Com o objetivo de aumentar a conscientização sobre o Transtorno do Espectro Autista (TEA) e reduzir a discriminação e o preconceito que cercam as pessoas com esta condição, em 2007 a Organização das Nações Unidas (ONU) estabeleceu o dia 2 de abril com o Dia Mundial de Conscientização do Autismo. A data marca a abertura da campanha Abril Azul, que busca promover o respeito à neurodiversidade e incentivar a inclusão e a luta pelos direitos das pessoas autistas.
O debate em torno do tema e da necessidade de romper com os estigmas que cercam esse transtorno do neurodesenvolvimento é mais do que necessário. No entanto, também acende o alerta para uma grave questão: a ‘indústria do autismo’. O crescimento nos diagnósticos, a partir de laudos de avaliações neuropsicológicas – algumas, sem muito respaldo científico – tem preocupado especialistas.
A preocupação já chega também ao Congresso Nacional, onde atualmente, há 278 projetos de lei (PLs) sobre TEA, sendo 22 no Senado e 256 na Câmara Federal. O número foi obtido pela Frente Parlamentar Mista pela Promoção da Saúde Mental (FPSM) em consulta realizada à Consultoria Legislativa do Senado. Apesar da grande quantidade de projetos sobre o tema, a maioria deles não tem embasamento científico e se sobrepõe a políticas já existentes.

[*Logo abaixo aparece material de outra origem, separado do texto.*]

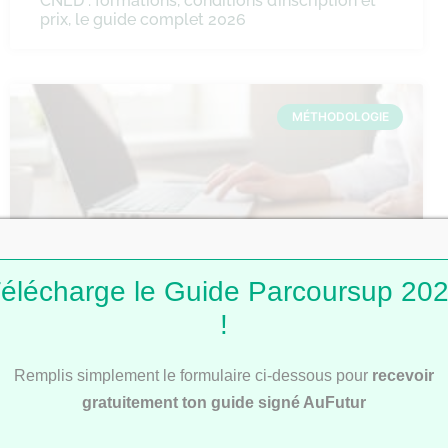
CNED : formations, conditions d’inscription et
prix, le guide complet 2026
MÉTHODOLOGIE
élécharge le Guide Parcoursup 20
!
Comment faire une fiche de révision ?
Remplis simplement le formulaire ci-dessous pour
recevoir
gratuitement ton guide signé AuFutur
MÉTHODOLOGIE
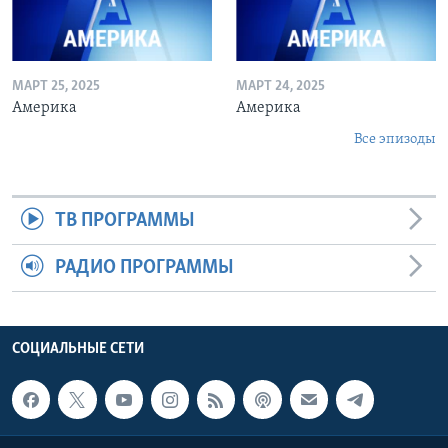
МАРТ 25, 2025
МАРТ 24, 2025
Америка
Америка
Все эпизоды
ТВ ПРОГРАММЫ
РАДИО ПРОГРАММЫ
СОЦИАЛЬНЫЕ СЕТИ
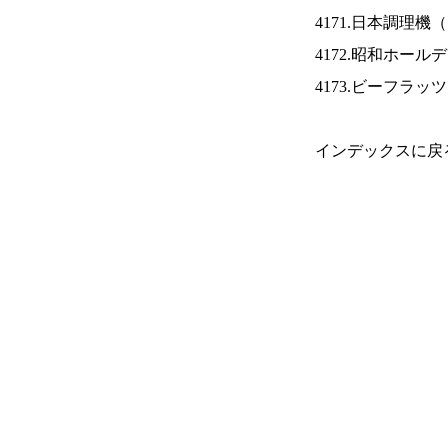
4171.日本調理機（
4172.昭和ホール
4173.ビーフラッ
インデックスに戻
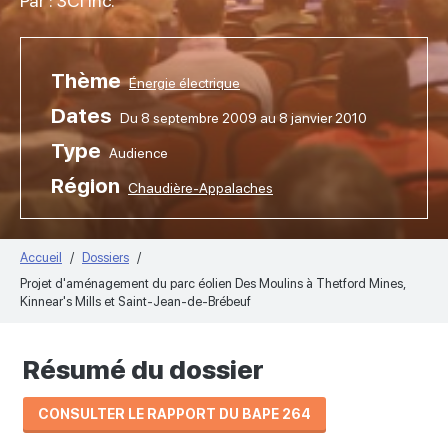
Par : 3Ci inc.
Thème
Énergie électrique
Dates
Du 8 septembre 2009 au 8 janvier 2010
Type
Audience
Région
Chaudière-Appalaches
Accueil
Dossiers
Projet d'aménagement du parc éolien Des Moulins à Thetford Mines,
Kinnear's Mills et Saint-Jean-de-Brébeuf
Résumé du dossier
CONSULTER LE RAPPORT DU BAPE 264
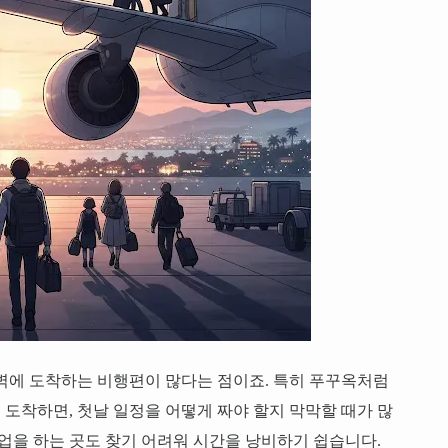
벽에 도착하는 비행편이 많다는 점이죠. 특히 푸꾸옥처럼
도착하면, 첫날 일정을 어떻게 짜야 할지 막막할 때가 많
영업을 하는 곳도 찾기 어려워 시간을 낭비하기 쉽습니다.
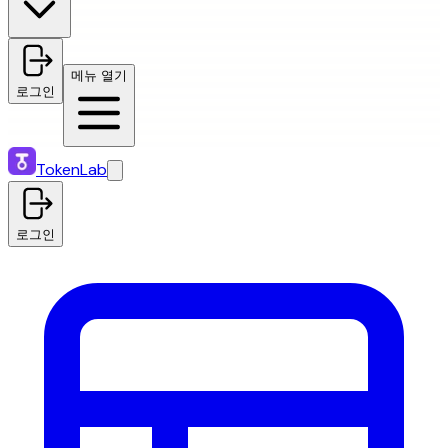
메뉴 열기
로그인
TokenLab
로그인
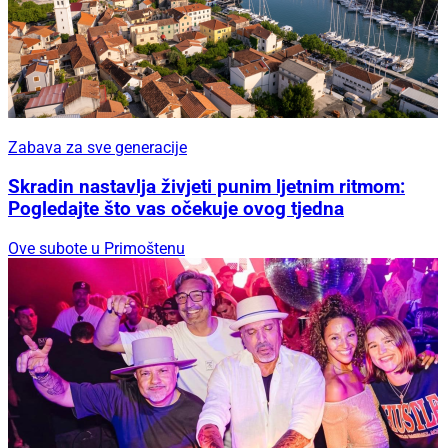
Zabava za sve generacije
Skradin nastavlja živjeti punim ljetnim ritmom:
Pogledajte što vas očekuje ovog tjedna
Ove subote u Primoštenu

Filipe Asth, secretário executivo da FPSM, explica que o número expressivo de PLs sobre o tema pode indicar uma forte influência do debate público na produção legislativa, mas não só. Segundo ele, a própria perspectiva do debate público já é efeito de muitos outros elementos que atravessam a discussão e contribuem para definir a relevância da pauta.
Fenômeno é efeito da ‘patologização da vida’
Alguns estudos têm apontado, por exemplo, para a existência de um “complexo industrial do autismo” atuando no país e influenciando a proposição de políticas públicas e a expansão de serviços e produtos especializados para esse segmento, conforme pode ser observado no relatório técnico produzido pelo Núcleo de Pesquisa em Políticas Públicas de Saúde Mental do Instituto de Psiquiatria da UFRJ.
A coordenadora do Núcleo de Pesquisa e membro do Conselho Consultivo da FPSM, professora Cristina Ventura, analisa que esse quadro sugere uma possível articulação para que sejam ampliados os investimentos em projetos de agentes privados que têm interesse em operar no segmento. “A maior destinação de recursos para esses aparatos, no entanto, não garante necessariamente a qualificação das ações de cuidado para as pessoas que necessitam”, afirma.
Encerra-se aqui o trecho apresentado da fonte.